I’m a tourist to Baltimore and won’t claim otherwise. I’ve been there a couple of times (though I’ve been to DC much more) and don’t have anything poignant or memorable to offer from my stops there. Still, as a Person of Color, I sympathize with the frustrations of communities that feel like their city, their police force, and their government care little for their wellbeing. There’s a hopelessness in watching people try to affect change in response to the death of Freddie Gray, whose injuries and subsequent death have yet to be fully explained by the City of Baltimore. The Wire is a work of fiction and its invocation into this argument shouldn’t undercut the very real circumstances involving loss of life and slow moving justice in the very real Baltimore. But it is an adapted fiction to real people, situations, and environments that previously existed or still do exist in Baltimore. Watching the protests and riots play out, these are the moments that appeared to me from that iconic show.
Also, both Wendell Pierce and David Simon have come out condemning the violence portrayed in Baltimore, which is – interesting to say the least.
The destruction of the towers.
Episode: Time After Time
Season 3 begins with this scene and it is still one of the most poignant moments in the show. The corner boys are walking to the site where the Mayor is making his speech about “revitalizing” the city. This, in effect, is his plan for gentrification by way of eliminating the notorious Towers. Like any place in America where neighborhoods may be rife with drug activity and crime, they are also filled with law-abiding poor people who now have to move from that area but aren’t given any new income to find a “better” place. What elevates this scene from good to amazing is that after the Towers are demolished, a wind picks up carries the dust from the explosion into the crowd. It leaves residents – the pushers and the elite Mayoral staff alike – all coughing on the remnants of those buildings, meaning the blowback for these actions affects everyone. Even if they didn’t intend it that way.
“This is Baltimore gentleman. The gods will not save you.”
Episode: Dead Soldiers
Police Commissioner Burrell is, for intents and purposes, a villain of sorts on The Wire. He’s Black and the highest ranking police officer in the city, but he also has become way too politically savvy and good at keeping his job for him to ever be effective to the people of Baltimore. His quote refers to his threat to the police officers and captains under him whose numbers aren’t good enough. Though a work of fiction, The Wire comes from a real place of the perception of the police force. One that is more concerned with their stats looking good than doing good for the impoverished people of the community. Where the threat of punishment and discipline are more present for the numbers looking bad than they are for the treatment of the people they serve.
“The game done changed.”
“Naw, the game is the same, just got more fierce.”
One of my favorite quotes from The Wire, and one that I use daily in conversation, is so indicative of the disconnect when people show a disgust for the response to police violence in the Black community. When people have felt that their community has not been addressed justly, they protest. When those protests are ignored, they riot. Rioting doesn’t belong to Black people – in strange reversal, it’s one of the few things that Black people actually adopted from their White counterparts. There isn’t much different in the rioting in 2015 than there were in past decades, except now there is rolling video and not black-and-white still shots.

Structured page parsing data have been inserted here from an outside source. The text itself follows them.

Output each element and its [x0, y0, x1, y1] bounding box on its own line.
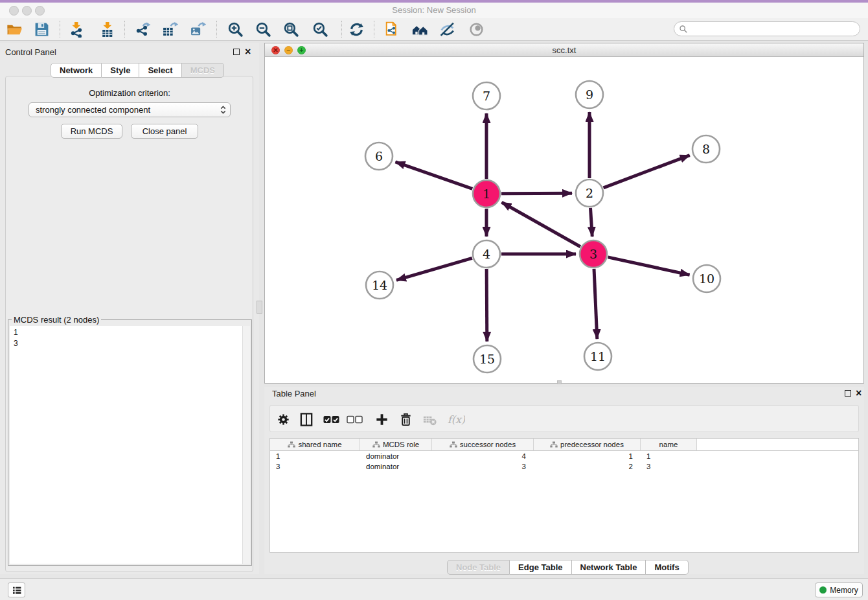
node-label: 6	[375, 149, 383, 163]
edge-3-11[interactable]	[594, 269, 597, 339]
cell[interactable]: 1	[534, 451, 641, 461]
column-header-successor-nodes[interactable]: successor nodes	[432, 439, 534, 450]
node-4[interactable]: 4	[473, 240, 500, 268]
export-image-icon[interactable]	[188, 20, 207, 38]
node-10[interactable]: 10	[693, 265, 720, 292]
column-header-predecessor-nodes[interactable]: predecessor nodes	[534, 439, 641, 450]
export-table-icon[interactable]	[161, 20, 179, 38]
node-14[interactable]: 14	[366, 271, 393, 299]
search-icon	[679, 25, 688, 34]
close-table-panel-icon[interactable]: ×	[856, 389, 862, 397]
clone-network-icon[interactable]	[382, 20, 400, 38]
delete-column-icon[interactable]	[396, 411, 415, 428]
node-1[interactable]: 1	[473, 180, 500, 207]
cell[interactable]: 3	[432, 461, 534, 472]
select-all-columns-icon[interactable]	[323, 411, 341, 428]
import-network-icon[interactable]	[67, 20, 86, 38]
zoom-out-icon[interactable]	[254, 20, 272, 38]
result-scrollbar[interactable]	[242, 326, 250, 564]
table-body: 1dominator4113dominator323	[270, 451, 858, 472]
cell[interactable]: 3	[641, 461, 697, 472]
network-canvas[interactable]: 7968124314101511	[265, 57, 863, 383]
table-options-gear-icon[interactable]	[274, 411, 292, 428]
node-6[interactable]: 6	[365, 143, 393, 170]
panel-splitter-handle[interactable]	[257, 301, 262, 314]
tab-node-table[interactable]: Node Table	[447, 560, 510, 575]
memory-status-icon	[819, 586, 827, 594]
memory-label: Memory	[830, 586, 858, 595]
tab-network[interactable]: Network	[51, 63, 102, 78]
column-label: MCDS role	[383, 441, 419, 448]
tab-mcds[interactable]: MCDS	[182, 63, 224, 78]
column-header-MCDS-role[interactable]: MCDS role	[360, 439, 432, 450]
search-input[interactable]	[688, 23, 860, 36]
float-table-panel-icon[interactable]	[845, 390, 851, 397]
node-2[interactable]: 2	[576, 179, 603, 207]
node-label: 4	[483, 247, 490, 261]
edge-4-15[interactable]	[486, 269, 487, 341]
tab-select[interactable]: Select	[139, 63, 181, 78]
sitemap-icon	[550, 441, 558, 448]
node-label: 3	[589, 247, 597, 261]
cell[interactable]: 2	[534, 461, 641, 472]
node-15[interactable]: 15	[474, 345, 501, 373]
column-header-name[interactable]: name	[641, 439, 697, 450]
memory-button[interactable]: Memory	[815, 583, 863, 597]
first-neighbors-icon[interactable]	[411, 20, 429, 38]
tab-style[interactable]: Style	[102, 63, 139, 78]
close-panel-icon[interactable]: ×	[245, 48, 251, 56]
add-column-icon[interactable]	[372, 411, 391, 428]
task-history-button[interactable]	[8, 583, 25, 597]
cell[interactable]: 3	[270, 461, 360, 472]
run-mcds-button[interactable]: Run MCDS	[61, 124, 122, 139]
show-details-icon[interactable]	[467, 20, 485, 38]
import-table-icon[interactable]	[98, 20, 117, 38]
edge-1-6[interactable]	[395, 162, 472, 189]
tab-motifs[interactable]: Motifs	[646, 560, 688, 575]
node-label: 9	[586, 87, 593, 102]
table-tabs: Node TableEdge TableNetwork TableMotifs	[447, 560, 689, 575]
node-7[interactable]: 7	[473, 82, 500, 110]
mcds-result-list[interactable]: 1 3	[10, 326, 250, 564]
tab-edge-table[interactable]: Edge Table	[510, 560, 571, 575]
edge-4-14[interactable]	[396, 258, 472, 280]
status-bar: Memory	[0, 578, 868, 600]
node-label: 10	[699, 271, 714, 286]
zoom-selected-icon[interactable]	[311, 20, 329, 38]
zoom-in-icon[interactable]	[226, 20, 244, 38]
control-panel-tabs: NetworkStyleSelectMCDS	[51, 63, 224, 78]
node-3[interactable]: 3	[580, 240, 607, 268]
list-icon	[11, 584, 23, 596]
cell[interactable]: dominator	[360, 461, 432, 472]
export-network-icon[interactable]	[133, 20, 152, 38]
column-layout-icon[interactable]	[297, 411, 315, 428]
cell[interactable]: dominator	[360, 451, 432, 461]
node-9[interactable]: 9	[576, 81, 603, 108]
unselect-all-columns-icon[interactable]	[346, 411, 364, 428]
optimization-criterion-select[interactable]: strongly connected component	[29, 102, 231, 117]
node-8[interactable]: 8	[692, 135, 720, 163]
view-resize-handle[interactable]	[557, 380, 562, 384]
tab-network-table[interactable]: Network Table	[572, 560, 646, 575]
cell[interactable]: 4	[432, 451, 534, 461]
node-11[interactable]: 11	[584, 343, 611, 370]
save-session-icon[interactable]	[32, 20, 51, 38]
optimization-criterion-label: Optimization criterion:	[0, 88, 259, 98]
edge-2-3[interactable]	[590, 208, 592, 237]
hide-details-icon[interactable]	[438, 20, 456, 38]
refresh-layout-icon[interactable]	[347, 20, 365, 38]
edge-2-8[interactable]	[604, 156, 690, 188]
cell[interactable]: 1	[641, 451, 697, 461]
column-label: shared name	[298, 441, 341, 448]
open-session-icon[interactable]	[5, 20, 23, 38]
edge-1-2[interactable]	[501, 193, 572, 194]
edge-3-1[interactable]	[502, 202, 580, 246]
function-builder-icon: f(x)	[447, 411, 465, 428]
float-panel-icon[interactable]	[233, 49, 240, 55]
close-panel-button[interactable]: Close panel	[131, 124, 198, 139]
table-header-row: shared nameMCDS rolesuccessor nodesprede…	[270, 439, 858, 451]
cell[interactable]: 1	[270, 451, 360, 461]
zoom-fit-icon[interactable]	[282, 20, 300, 38]
column-header-shared-name[interactable]: shared name	[270, 439, 360, 450]
edge-3-10[interactable]	[608, 257, 689, 275]
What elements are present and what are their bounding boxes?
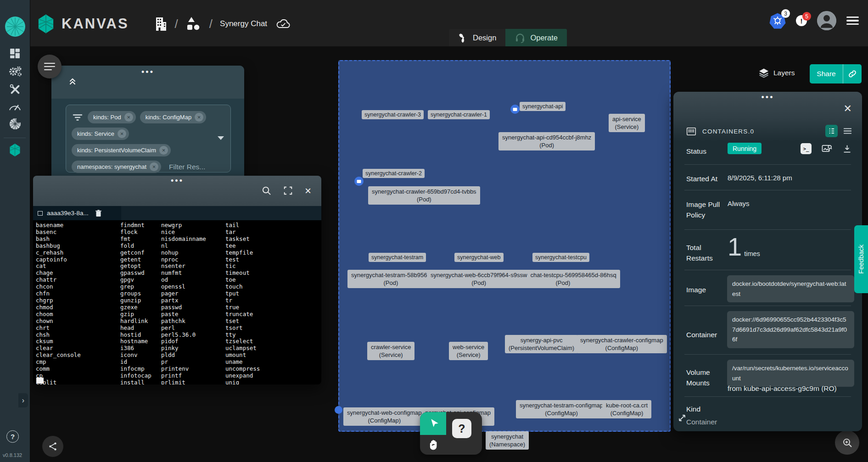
filter-chip[interactable]: kinds: Pod × (88, 111, 136, 123)
close-icon[interactable]: × (305, 187, 311, 195)
node-label-testram-pod[interactable]: synergychat-testram-58b9567 (Pod) (347, 270, 434, 288)
field-label: Started At (686, 173, 717, 184)
resource-graph-button[interactable] (42, 436, 63, 457)
node-label-crawler-service[interactable]: crawler-service (Service) (367, 342, 414, 360)
meshery-logo-icon[interactable] (0, 17, 30, 37)
field-label: Kind (686, 404, 700, 414)
workload-badge-icon (510, 105, 520, 114)
remove-chip-icon[interactable]: × (150, 162, 158, 171)
node-label-api-pod[interactable]: synergychat-api-cd954ccbf-j8mhz (Pod) (498, 132, 595, 150)
field-value: 8/9/2025, 6:11:28 pm (728, 174, 792, 182)
canvas-help-button[interactable]: ? (452, 419, 471, 438)
node-label-web-configmap[interactable]: synergychat-web-configmap (ConfigMap) (343, 407, 426, 426)
remove-chip-icon[interactable]: × (159, 146, 168, 155)
header-actions: 3 ! 5 (769, 11, 859, 30)
download-icon[interactable] (842, 144, 852, 154)
cursor-tool-button[interactable] (420, 412, 446, 435)
zoom-in-button[interactable] (835, 430, 859, 455)
copy-link-button[interactable] (843, 64, 862, 83)
project-name[interactable]: Synergy Chat (220, 19, 267, 28)
field-value-box[interactable]: docker://6d96990655cc952b4423304f3c57d66… (727, 311, 854, 348)
workspace-shapes-icon[interactable] (185, 17, 202, 31)
filter-input-placeholder[interactable]: Filter Res... (165, 163, 205, 171)
share-button[interactable]: Share (810, 64, 843, 83)
kubernetes-context-button[interactable]: 3 (769, 12, 786, 29)
trash-icon[interactable] (95, 210, 101, 217)
filter-panel-header[interactable]: ••• (51, 66, 244, 99)
rail-expand-chevron[interactable]: › (18, 393, 28, 407)
field-value-box[interactable]: /var/run/secrets/kubernetes.io/serviceac… (727, 360, 854, 387)
list-view-button[interactable] (843, 128, 852, 134)
filter-funnel-icon (72, 114, 84, 121)
drag-handle-icon[interactable]: ••• (673, 92, 862, 100)
restarts-value: 1 times (728, 234, 760, 260)
node-label-namespace[interactable]: synergychat (Namespace) (486, 431, 529, 450)
node-label-crawler-configmap[interactable]: synergychat-crawler-configmap (ConfigMap… (577, 335, 667, 353)
filter-chip[interactable]: kinds: PersistentVolumeClaim × (72, 144, 171, 156)
tab-design[interactable]: Design (449, 29, 505, 46)
sidebar-item-tools[interactable] (0, 83, 30, 95)
sidebar-item-settings[interactable] (0, 65, 30, 78)
notification-button[interactable]: ! 5 (796, 15, 807, 26)
help-button[interactable]: ? (6, 430, 19, 443)
pod-label[interactable]: synergychat-crawler-1 (428, 110, 490, 119)
filter-menu-button[interactable] (38, 55, 62, 78)
node-label-web-service[interactable]: web-service (Service) (449, 342, 488, 360)
sidebar-item-kanvas-active[interactable] (0, 143, 30, 157)
open-terminal-button[interactable]: >_ (801, 143, 812, 154)
filter-chip[interactable]: kinds: ConfigMap × (140, 111, 206, 123)
resize-icon[interactable] (678, 414, 686, 422)
terminal-output[interactable]: basename basenc bash bashbug c_rehash ca… (33, 220, 321, 384)
details-panel-header[interactable]: ••• ✕ CONTAINERS.0 (673, 92, 862, 141)
avatar[interactable] (817, 11, 836, 30)
search-icon[interactable] (262, 186, 271, 195)
hand-tool-button[interactable] (420, 435, 446, 455)
filter-chip[interactable]: kinds: Service × (72, 128, 129, 140)
filter-chip[interactable]: namespaces: synergychat × (72, 161, 161, 173)
pod-label[interactable]: synergychat-crawler-2 (363, 169, 425, 178)
remove-chip-icon[interactable]: × (118, 129, 126, 138)
node-label-kube-root-ca[interactable]: kube-root-ca.crt (ConfigMap) (602, 400, 651, 418)
drag-handle-icon[interactable]: ••• (51, 66, 244, 74)
close-icon[interactable]: ✕ (844, 104, 852, 114)
node-label-api-pvc[interactable]: synergy-api-pvc (PersistentVolumeClaim) (505, 335, 578, 353)
field-label: Status (686, 146, 706, 156)
terminal-tab[interactable]: aaaa39e3-8a... (33, 206, 121, 220)
canvas-toolbar: ? (420, 412, 482, 455)
terminal-header[interactable]: ••• × (33, 176, 321, 206)
drag-handle-icon[interactable]: ••• (33, 176, 321, 183)
tab-operate[interactable]: Operate (505, 29, 567, 46)
kanvas-logo-icon[interactable] (37, 14, 55, 34)
layers-button[interactable]: Layers (758, 67, 795, 78)
node-label-crawler-pod[interactable]: synergychat-crawler-659bd97cd4-tvbbs (Po… (368, 186, 480, 205)
node-label-api-service[interactable]: api-service (Service) (609, 114, 645, 132)
fullscreen-icon[interactable] (284, 186, 292, 195)
notification-count-badge: 5 (802, 12, 811, 21)
remove-chip-icon[interactable]: × (124, 113, 133, 122)
chevron-down-icon[interactable] (218, 136, 224, 140)
remove-chip-icon[interactable]: × (195, 113, 203, 122)
pod-label[interactable]: synergychat-web (454, 253, 504, 262)
node-label-web-pod[interactable]: synergychat-web-6ccb79f964-s9ssw (Pod) (427, 270, 531, 288)
organization-icon[interactable] (154, 16, 168, 32)
pod-label[interactable]: synergychat-testcpu (532, 253, 589, 262)
filter-input-area[interactable]: kinds: Pod × kinds: ConfigMap × kinds: S… (66, 105, 231, 173)
pod-label[interactable]: synergychat-testram (369, 253, 426, 262)
menu-icon[interactable] (846, 14, 859, 27)
sidebar-item-performance[interactable] (0, 102, 30, 111)
tree-view-button[interactable] (825, 125, 838, 137)
pod-label[interactable]: synergychat-api (520, 102, 566, 111)
image-search-icon[interactable] (822, 144, 832, 154)
filter-panel: ••• kinds: Pod × kinds: ConfigMap × kind… (51, 66, 244, 181)
share-button-group: Share (810, 64, 862, 83)
brand-name[interactable]: KANVAS (62, 16, 129, 32)
collapse-icon[interactable] (68, 77, 77, 86)
sidebar-item-mesh[interactable] (0, 117, 30, 131)
pod-label[interactable]: synergychat-crawler-3 (362, 110, 424, 119)
node-label-testram-configmap[interactable]: synergychat-testram-configmap (ConfigMap… (516, 400, 607, 418)
feedback-tab[interactable]: Feedback (854, 225, 868, 293)
sidebar-item-dashboard[interactable] (0, 48, 30, 59)
field-value-box[interactable]: docker.io/bootdotdev/synergychat-web:lat… (727, 275, 854, 302)
field-label: Container (686, 329, 717, 340)
cloud-sync-icon (275, 18, 291, 30)
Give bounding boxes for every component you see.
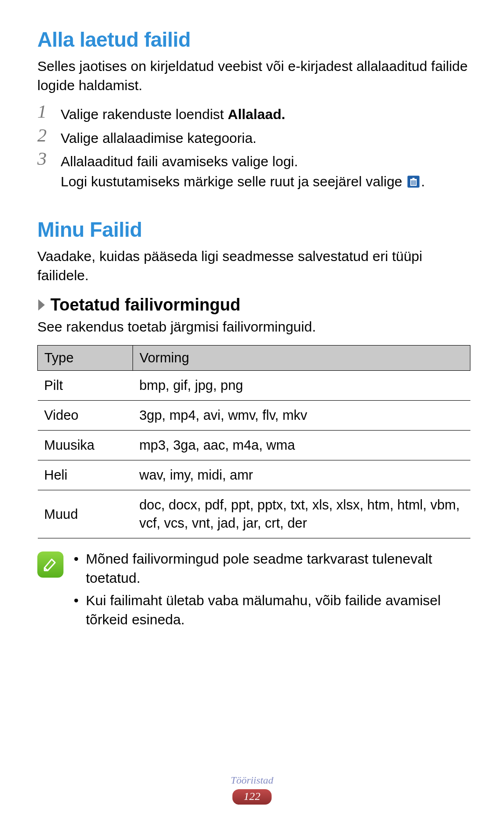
table-header-format: Vorming [133,345,470,370]
step-3-sub-prefix: Logi kustutamiseks märkige selle ruut ja… [61,174,406,189]
downloads-steps: Valige rakenduste loendist Allalaad. Val… [37,105,470,191]
trash-icon [407,175,420,188]
myfiles-title: Minu Failid [37,218,470,241]
table-header-row: Type Vorming [38,345,470,370]
step-1: Valige rakenduste loendist Allalaad. [37,105,470,124]
cell-type: Muud [38,490,133,538]
table-row: Heli wav, imy, midi, amr [38,460,470,490]
svg-rect-6 [413,177,415,178]
step-1-text-prefix: Valige rakenduste loendist [61,106,228,122]
table-row: Muusika mp3, 3ga, aac, m4a, wma [38,430,470,460]
cell-type: Muusika [38,430,133,460]
cell-format: doc, docx, pdf, ppt, pptx, txt, xls, xls… [133,490,470,538]
supported-formats-heading: Toetatud failivormingud [37,295,470,315]
svg-rect-5 [410,179,417,180]
note-list: Mõned failivormingud pole seadme tarkvar… [74,550,470,633]
cell-format: bmp, gif, jpg, png [133,370,470,400]
step-1-bold: Allalaad. [228,106,285,122]
step-2-text: Valige allalaadimise kategooria. [61,129,470,148]
step-3: Allalaaditud faili avamiseks valige logi… [37,152,470,191]
cell-type: Pilt [38,370,133,400]
table-row: Video 3gp, mp4, avi, wmv, flv, mkv [38,400,470,430]
myfiles-intro: Vaadake, kuidas pääseda ligi seadmesse s… [37,247,470,285]
chevron-right-icon [37,298,47,311]
table-row: Muud doc, docx, pdf, ppt, pptx, txt, xls… [38,490,470,538]
supported-formats-heading-text: Toetatud failivormingud [50,295,240,315]
note-item: Mõned failivormingud pole seadme tarkvar… [74,550,470,587]
document-page: Alla laetud failid Selles jaotises on ki… [0,0,504,827]
step-2: Valige allalaadimise kategooria. [37,129,470,148]
downloads-title: Alla laetud failid [37,28,470,51]
footer-section-label: Tööriistad [0,774,504,786]
cell-format: 3gp, mp4, avi, wmv, flv, mkv [133,400,470,430]
downloads-intro: Selles jaotises on kirjeldatud veebist v… [37,57,470,95]
cell-format: wav, imy, midi, amr [133,460,470,490]
step-3-sub-suffix: . [421,174,425,189]
page-footer: Tööriistad 122 [0,774,504,805]
cell-type: Video [38,400,133,430]
page-number-badge: 122 [232,789,272,805]
cell-type: Heli [38,460,133,490]
cell-format: mp3, 3ga, aac, m4a, wma [133,430,470,460]
supported-formats-intro: See rakendus toetab järgmisi failivormin… [37,318,470,337]
note-item: Kui failimaht ületab vaba mälumahu, võib… [74,591,470,629]
file-formats-table: Type Vorming Pilt bmp, gif, jpg, png Vid… [37,345,470,539]
note-block: Mõned failivormingud pole seadme tarkvar… [37,550,470,633]
table-row: Pilt bmp, gif, jpg, png [38,370,470,400]
step-3-text: Allalaaditud faili avamiseks valige logi… [61,152,470,171]
note-icon [37,551,63,578]
table-header-type: Type [38,345,133,370]
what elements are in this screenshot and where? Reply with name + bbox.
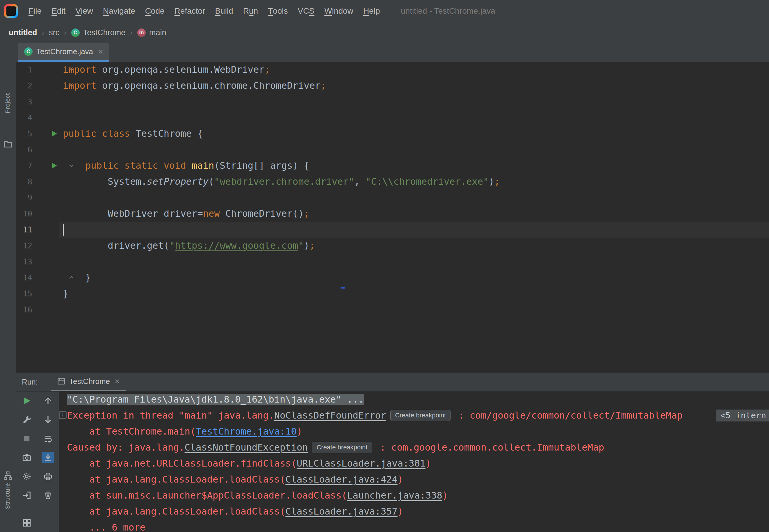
run-icon[interactable]: [20, 395, 33, 407]
console-text: at sun.misc.Launcher$AppClassLoader.load…: [67, 490, 347, 501]
menu-label-part: uild: [220, 6, 233, 16]
run-tab-testchrome[interactable]: TestChrome ×: [51, 373, 126, 391]
run-toolbar: [16, 392, 59, 532]
code-line: 9: [16, 190, 769, 206]
structure-icon[interactable]: [3, 471, 13, 481]
code-text: public static void main(String[] args) {: [63, 158, 309, 174]
stack-trace-link[interactable]: URLClassLoader.java:381: [297, 458, 426, 469]
close-run-tab-icon[interactable]: ×: [115, 377, 120, 386]
editor[interactable]: 1import org.openqa.selenium.WebDriver;2i…: [16, 62, 769, 373]
code-token: org.openqa.selenium.chrome.ChromeDriver: [97, 80, 321, 91]
menu-mnemonic: N: [103, 6, 109, 16]
line-number[interactable]: 6: [16, 142, 32, 158]
stack-trace-link[interactable]: ClassNotFoundException: [185, 442, 308, 453]
sidebar-item-structure[interactable]: Structure: [4, 483, 11, 509]
run-arrow-icon[interactable]: [50, 130, 58, 138]
code-token: ): [489, 176, 494, 187]
breadcrumb-item-main[interactable]: mmain: [137, 28, 166, 37]
menu-item-help[interactable]: Help: [358, 0, 385, 22]
menu-item-edit[interactable]: Edit: [47, 0, 70, 22]
close-tab-icon[interactable]: ×: [98, 47, 103, 56]
line-number[interactable]: 10: [16, 206, 32, 222]
grid-icon[interactable]: [20, 517, 33, 529]
line-number[interactable]: 16: [16, 302, 32, 318]
breadcrumb-item-testchrome[interactable]: CTestChrome: [71, 28, 126, 37]
fold-toggle-icon[interactable]: +: [59, 411, 67, 419]
menu-item-file[interactable]: File: [24, 0, 47, 22]
code-token: TestChrome {: [130, 128, 203, 139]
printer-icon[interactable]: [42, 471, 54, 482]
run-toolbar-col1: [16, 392, 37, 532]
line-number[interactable]: 8: [16, 174, 32, 190]
line-number[interactable]: 13: [16, 254, 32, 270]
folded-lines-chip[interactable]: <5 intern: [716, 410, 769, 421]
console-text: ): [426, 458, 431, 469]
editor-tab-label: TestChrome.java: [36, 47, 93, 56]
code-token: [97, 128, 102, 139]
breadcrumb-item-src[interactable]: src: [49, 28, 59, 37]
camera-icon[interactable]: [20, 452, 33, 463]
menu-item-refactor[interactable]: Refactor: [170, 0, 210, 22]
soft-wrap-icon[interactable]: [42, 433, 54, 444]
line-number[interactable]: 15: [16, 286, 32, 302]
line-number[interactable]: 3: [16, 94, 32, 110]
code-token: class: [102, 128, 130, 139]
menu-item-vcs[interactable]: VCS: [293, 0, 320, 22]
line-number[interactable]: 5: [16, 126, 32, 142]
code-token: main: [192, 160, 214, 171]
line-number[interactable]: 4: [16, 110, 32, 126]
console-line: at java.lang.ClassLoader.loadClass(Class…: [59, 471, 769, 487]
url-link[interactable]: https://www.google.com: [175, 240, 298, 251]
menu-label-part: ile: [33, 6, 42, 16]
folder-icon[interactable]: [3, 139, 13, 149]
code-token: ": [169, 240, 175, 251]
create-breakpoint-button[interactable]: Create breakpoint: [390, 410, 451, 421]
menu-item-build[interactable]: Build: [210, 0, 238, 22]
console-line: ... 6 more: [59, 519, 769, 532]
stack-trace-link[interactable]: Launcher.java:338: [347, 490, 442, 501]
code-token: "C:\\chromedriver.exe": [365, 176, 489, 187]
editor-tab-testchrome[interactable]: C TestChrome.java ×: [18, 43, 109, 62]
line-number[interactable]: 14: [16, 270, 32, 286]
menu-item-view[interactable]: View: [70, 0, 98, 22]
wrench-icon[interactable]: [20, 414, 33, 426]
exit-icon[interactable]: [20, 490, 33, 501]
code-line: 12 driver.get("https://www.google.com");: [16, 238, 769, 254]
line-number[interactable]: 11: [16, 222, 32, 238]
scroll-to-end-icon[interactable]: [42, 452, 54, 463]
menu-item-window[interactable]: Window: [319, 0, 358, 22]
run-arrow-icon[interactable]: [50, 162, 58, 170]
code-token: public: [85, 160, 119, 171]
line-number[interactable]: 1: [16, 62, 32, 78]
run-panel-header: Run: TestChrome ×: [16, 373, 769, 392]
line-number[interactable]: 9: [16, 190, 32, 206]
menu-mnemonic: C: [145, 6, 151, 16]
create-breakpoint-button[interactable]: Create breakpoint: [312, 442, 372, 453]
breadcrumb: untitled›src›CTestChrome›mmain: [0, 22, 769, 43]
line-number[interactable]: 7: [16, 158, 32, 174]
code-token: (: [209, 176, 214, 187]
stack-trace-link[interactable]: NoClassDefFoundError: [274, 410, 386, 421]
sidebar-item-project[interactable]: Project: [4, 93, 11, 113]
code-line: 16: [16, 302, 769, 318]
console[interactable]: "C:\Program Files\Java\jdk1.8.0_162\bin\…: [59, 392, 769, 532]
up-arrow-icon[interactable]: [42, 395, 54, 407]
code-token: }: [63, 288, 68, 299]
trash-icon[interactable]: [42, 490, 54, 501]
breadcrumb-item-untitled[interactable]: untitled: [9, 28, 37, 37]
down-arrow-icon[interactable]: [42, 414, 54, 426]
code-token: import: [63, 80, 97, 91]
gear-icon[interactable]: [20, 471, 33, 482]
menu-item-run[interactable]: Run: [238, 0, 263, 22]
menu-item-tools[interactable]: Tools: [263, 0, 293, 22]
stack-trace-link[interactable]: TestChrome.java:10: [196, 426, 297, 437]
stack-trace-link[interactable]: ClassLoader.java:424: [285, 474, 397, 485]
menu-item-code[interactable]: Code: [140, 0, 170, 22]
line-number[interactable]: 12: [16, 238, 32, 254]
stop-icon[interactable]: [20, 433, 33, 444]
menu-item-navigate[interactable]: Navigate: [98, 0, 140, 22]
code-line: 14 }: [16, 270, 769, 286]
console-line: at sun.misc.Launcher$AppClassLoader.load…: [59, 487, 769, 503]
line-number[interactable]: 2: [16, 78, 32, 94]
stack-trace-link[interactable]: ClassLoader.java:357: [285, 506, 397, 517]
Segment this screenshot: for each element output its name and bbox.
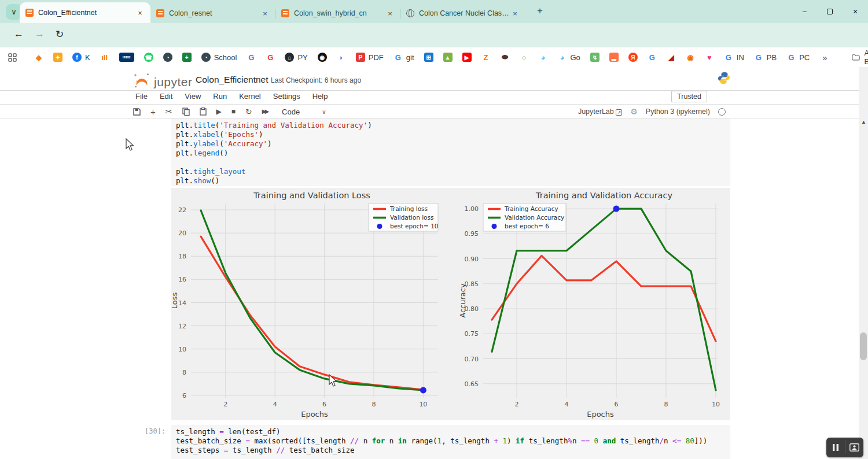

Also, this applies to the how we chronicle the violence of police towards People of Color. The skepticism about police officer’s versions of deadly encounters with the public are deafening as more of these situations have video or eye-witness testimony that contradict their stories.
“You can go a long way in this country, killing Black folk. Young males especially.”
“You think that if 300 white people were killed in this city every year, they wouldn’t send the 82nd Airborne? Negro, please.”
Episode: Unconfirmed Reports
This is the most poignant response to those that shout All Lives Matter against the Black Lives Matter protests. Those that dismiss the protests in favor of saying “all human life matters the same” are the same people that moved to the suburbs because it’s safer, but still lock all their doors and arm their ADT Home Security at night. There’s a difference between what we want to happen and what actually is happening. Acting like they are one in the same is a dangerous standard of assuming that nothing needs to be done about the disproportionate value placed on Black lives.
Roland Prybylewski shoots and kills a Black cop on sight.
When Prez shoots and kills a Black, plain-clothes officer while pursuing a suspect, it brings to focus the many machinations of how race, fear, and policing work. Prez was not some bigot and racist. But that doesn’t mean he didn’t have engrained prejudices and biases. He kills the officer (by firing first and not identifying himself) because he saw a large Black man during a tense situation and was scared. There are hints that Prez had moments of incompetence that led to him being shifted around as opposed to dismissed which sounds familiar in many police department handlings today. The shooting of Tamir Rice was from a police officer that had previously been dismissed from another department for conduct and competence, and yet he was given another chance at carrying a gun and badge, ending in him killing a twelve year old boy.
The Blue Line displayed in these series of events is especially poignant. None of his Black fellow officers think that Prez is racist and they all testify to just that. But none are delusional to think that this is random, either. There is a difference between actively hating Black people and falsely believing that Black people pose a threat by default. Sadly, the result is often the same.